Paul Strassmann, der jahrzehntelang Chefinformatiker in US-Großunternehmen und im Pentagon war, konnte zumindest keinen positiven Zusammenhang zwischen den Computerinvestitionen und der Profitabilität, der von ihm untersuchten Unternehmen erkennen. Die volkswirtschaftliche Statistik widerspricht dem nicht: Seit Mitte der siebziger Jahre, seitdem die Mikroelektronik Alltag und Arbeitsplätze zunehmend durchdringt, erleben wir keinesfalls eine Explosion der Produktivität.
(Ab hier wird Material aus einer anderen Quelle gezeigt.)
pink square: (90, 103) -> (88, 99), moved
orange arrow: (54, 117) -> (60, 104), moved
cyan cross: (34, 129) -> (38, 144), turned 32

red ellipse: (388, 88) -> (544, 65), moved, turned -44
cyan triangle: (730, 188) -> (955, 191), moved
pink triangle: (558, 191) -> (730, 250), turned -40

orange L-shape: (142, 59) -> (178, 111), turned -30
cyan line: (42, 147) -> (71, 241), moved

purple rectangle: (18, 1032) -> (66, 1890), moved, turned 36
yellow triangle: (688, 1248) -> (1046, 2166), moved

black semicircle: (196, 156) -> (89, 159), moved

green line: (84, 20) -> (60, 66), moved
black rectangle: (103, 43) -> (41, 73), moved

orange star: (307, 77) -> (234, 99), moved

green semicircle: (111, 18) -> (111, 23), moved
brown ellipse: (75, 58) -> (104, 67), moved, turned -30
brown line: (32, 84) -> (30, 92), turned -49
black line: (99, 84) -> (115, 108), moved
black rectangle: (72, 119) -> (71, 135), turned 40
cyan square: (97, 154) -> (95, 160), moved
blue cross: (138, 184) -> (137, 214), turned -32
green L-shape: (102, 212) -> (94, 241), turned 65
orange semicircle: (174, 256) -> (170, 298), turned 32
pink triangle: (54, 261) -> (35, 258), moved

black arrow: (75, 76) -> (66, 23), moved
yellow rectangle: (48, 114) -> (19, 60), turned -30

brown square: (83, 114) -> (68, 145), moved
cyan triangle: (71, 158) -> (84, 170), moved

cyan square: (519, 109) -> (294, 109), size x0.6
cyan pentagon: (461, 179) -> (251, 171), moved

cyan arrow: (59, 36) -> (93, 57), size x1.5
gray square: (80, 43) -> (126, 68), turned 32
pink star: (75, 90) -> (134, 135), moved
Die steigende Arbeitslosigkeit verlangt wohl doch eine bessere Erklärung als den Hinweis auf die Rationalisierung durch Informationstechnologien. Und die sogenannte Kapitalproduktivität, also die Produktionsmenge pro Einheit eingesetzten Kapitals, weist sogar eine sinkende Tendenz auf. Das gilt für alle industrialisierten Länder. Wie die bayerisch-sächsische Zukunftskommission auf die Idee kommt, daß der Wert der Arbeit immer weiter sinke, weil die Produktivität von Kapital und Wissen stürmisch ansteige, ist da schwer nachvollziehbar. Wenn die populäre Weisheit zutrifft, daß das Wissen heute exponentiell wachse, dann muß seine Produktivität bei nur noch geringem Wirtschaftswachstum doch wohl dramatisch fallen. Anscheinend bringt ein explosionsartiges Wissenswachstum nur noch ein sich abschwächendes Wirtschaftswachstum hervor. Zumindest werden kaum noch Erweiterungsinvestitionen getätigt. Die massiven Ausgaben für Informationstechnik illustrieren das: Auch sie bestehen mittlerweile vor allem aus Ersatzbeschaffungen, die in kurzen Intervallen fällig werden. Das Teuerste sind dabei nicht die Geräte, sondern deren Installation und Betrieb sowie die Anwenderunterstützung.
Der Nutzen all der Innovationen, die auf der CeBIT präsentiert werden, erscheint immer fraglicher. Die Zahl der Befehle von Standardsoftware sowie ihr Umfang, die Speicherkapazität sowie die Rechenleistung der Maschinen steigen schon seit langem exponentiell an, doch die Anwender machen damit mehrheitlich immer noch das Gleiche wie vor 15 Jahren. Manager verbringen jetzt viel Zeit, indem sie Dokumente schönen oder meist überflüssige Präsentationsfolien mit Clip-art verzieren. Und die Jahr-2000-Problematik, die Informatik-Chefs ins Schwitzen bringt, entpuppt sich als eine Art Wegezoll in der Zeitdimension: vor Eintritt ins nächste Jahrtausend zu entrichten.
Der Aufwand, der keine neuen Gebrauchswerte schafft, soll nach jüngeren Schätzungen weltweit bei tausend Milliarden Dollar liegen. Die destruktivsten Auswirkungen erwarten manche Beobachter mittlerweile nicht etwa vom Versagen nicht oder falsch umgestellter Systeme, sondern von Panikreaktionen der Bevölkerung. Gerüchten zufolge soll sich in den USA schon die Nationalgarde auf Jahr-2000-Einsätze vorbereiten. Längst hat die Informationstechnik parasitäre Züge angenommen. Es geht mit ihr zwar kaum etwas besser, doch weiß niemand, wie es ohne sie geht. Deshalb tritt die Wirtschaft die Flucht nach vorn an und überläßt ihr einen wachsenden Teil der Wertschöpfung, während sie überall sonst die Schere ansetzt. Auch das gehört zur Umverteilung von unten nach oben.